What the task requires:
Exactly as they appear, write the lines from the one containing "professional support for" to the final line of the entries, leaving pictures out.

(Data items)
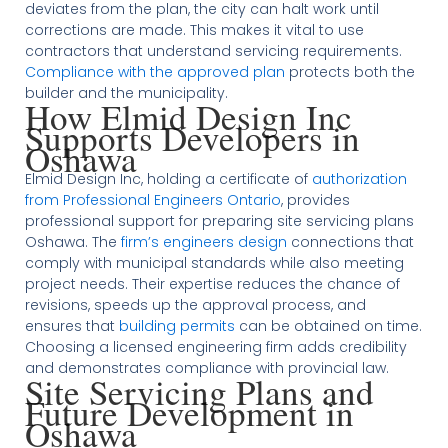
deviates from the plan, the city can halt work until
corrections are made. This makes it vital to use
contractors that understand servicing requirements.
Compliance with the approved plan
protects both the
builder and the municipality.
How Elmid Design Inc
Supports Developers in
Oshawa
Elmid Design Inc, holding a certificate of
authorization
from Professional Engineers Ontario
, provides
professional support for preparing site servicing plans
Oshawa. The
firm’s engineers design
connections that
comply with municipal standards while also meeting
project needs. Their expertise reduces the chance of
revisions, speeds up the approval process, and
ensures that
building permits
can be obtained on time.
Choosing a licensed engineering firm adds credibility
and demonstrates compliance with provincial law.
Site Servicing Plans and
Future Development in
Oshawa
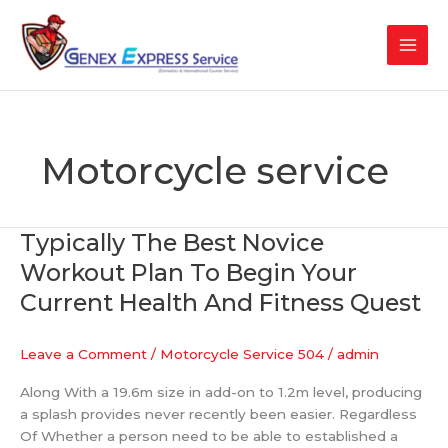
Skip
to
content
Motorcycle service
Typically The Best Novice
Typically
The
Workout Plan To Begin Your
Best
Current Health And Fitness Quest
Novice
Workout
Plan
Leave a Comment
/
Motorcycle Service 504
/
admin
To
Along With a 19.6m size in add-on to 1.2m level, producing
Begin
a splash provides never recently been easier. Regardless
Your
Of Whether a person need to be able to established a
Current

Solution:
professional support for preparing site servicing plans
Oshawa. The
firm’s engineers design
connections that
comply with municipal standards while also meeting
project needs. Their expertise reduces the chance of
revisions, speeds up the approval process, and
ensures that
building permits
can be obtained on time.
Choosing a licensed engineering firm adds credibility
and demonstrates compliance with provincial law.
Site Servicing Plans and
Future Development in
Oshawa
Skip
to
content
Motorcycle service
Typically The Best Novice
Typically
The
Workout Plan To Begin Your
Best
Current Health And Fitness Quest
Novice
Workout
Plan
Leave a Comment
/
Motorcycle Service 504
/
admin
To
Along With a 19.6m size in add-on to 1.2m level, producing
Begin
a splash provides never recently been easier. Regardless
Your
Of Whether a person need to be able to established a
Current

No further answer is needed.